What you said about home care billing is true for standard home care but not for all types of agencies that employ home health nurses. For example home hospice care is reimbursed per pt per day based on level of care BUT the hospice company is expected to provide aka pay for all meds and equipment-so in that case the hospice nurse could easily run into a mgr who will not authorize ordering a certain type of infusion for a pt due to cost.
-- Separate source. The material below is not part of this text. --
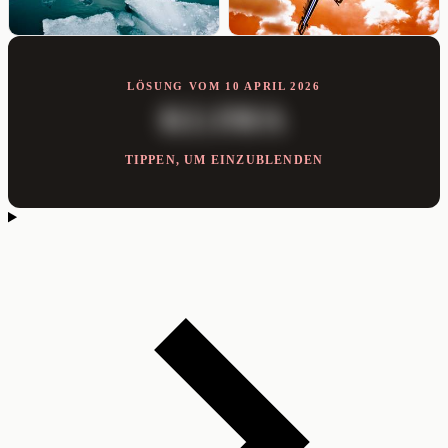
LÖSUNG VOM 10 APRIL 2026
KLIMA
TIPPEN, UM EINZUBLENDEN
Also as i said sometimes the infusion pharmacy will provides the med to a general home health pt, the pharmacy bills the pts insurance for the med and the home nurse is responsible for the infusion management plus all other home care ie wound care with the home health agency billing for nursing care and having nothing to do with pharmacy billing. In other cases the pharmacy sends their nurse to manage the infusion and bills for both while a home care company nurse does everything else and bills for their nursing services separately, and in still other cases the home health company contacts with a home infusion company which provides a nurse to manage the infusion but contacts with a pharmacy to provide the infusion through the pts insurance and bills their services separately. And in these scenarios you have multiple options in terms of which agency obtains the physician orders for the infusion- sometimes it is the agency that is billing for the actual product and sometimes it is not.

If anyone is still with me i do apologize that this had nothing to do with the OP. I believe IVRUS has addressed that pretty well.

I am having the same problem, it's my first time using dial-o-flow...the patient is getting an iron supplement infusion in a 250ml bag that is supposed to infuse over 2 hours at 125 ML and hour. After close to 3 hours half the bag was still left. I calculated the drop per minute at 32 and was counting them but it just wasn't infusing. The patients family think I'm incompetent, I am really stressed out...can I increase the rate? Are IV bags ever overly full?

Specializes in Pedi.
I am having the same problem, it's my first time using dial-o-flow...the patient is getting an iron supplement infusion in a 250ml bag that is supposed to infuse over 2 hours at 125 ML and hour. After close to 3 hours half the bag was still left. I calculated the drop per minute at 32 and was counting them but it just wasn't infusing. The patients family think I'm incompetent, I am really stressed out...can I increase the rate? Are IV bags ever overly full?

What does the label on the bag say? Have you called the infusion pharmacy about your issue? What size is the patient's PICC? I have always found dial-a-flow tubing to be crap in pediatrics where kids sometimes have 3 Fr PICCs or smaller but dial-a-flow was a last resort for these kids/used when it was pretty much the only option. There shouldn't be a large amount of overfill in this situation.

The OP is very old but I just want to mention, since it was brought up a couple times, that sometimes elastomeric pumps are not an option for the specific drug prescribed. Zyvox (linezolid) comes in a ready to use bag from the manufacturer and is a room temperature med. Room temperature meds cannot be put in elastomeric pumps. At least that's what my Pharmacy colleagues always told me when I worked in home infusion. I never had to send anyone home on IV linezolid in 3 years at that job- the providers by and large changed it to PO prior to discharge- but once or twice I had to a fractional dose of IV flagyl (which also comes in a RTU bag and is a room temp med) and had to teach parents to draw up their child's dose from the bag and then administer it on a syringe pump. Usually once the provider heard that this was the only option for their med of choice at home, they looked into other options. I only remember doing IV flagyl twice on a child and once was, I'm convinced, a Munchausen-by-proxy case where the child's mother convinced the Immunologist to prescribe it to him outpatient even though the Infectious Disease team was trying to take the child off all IV antibiotics.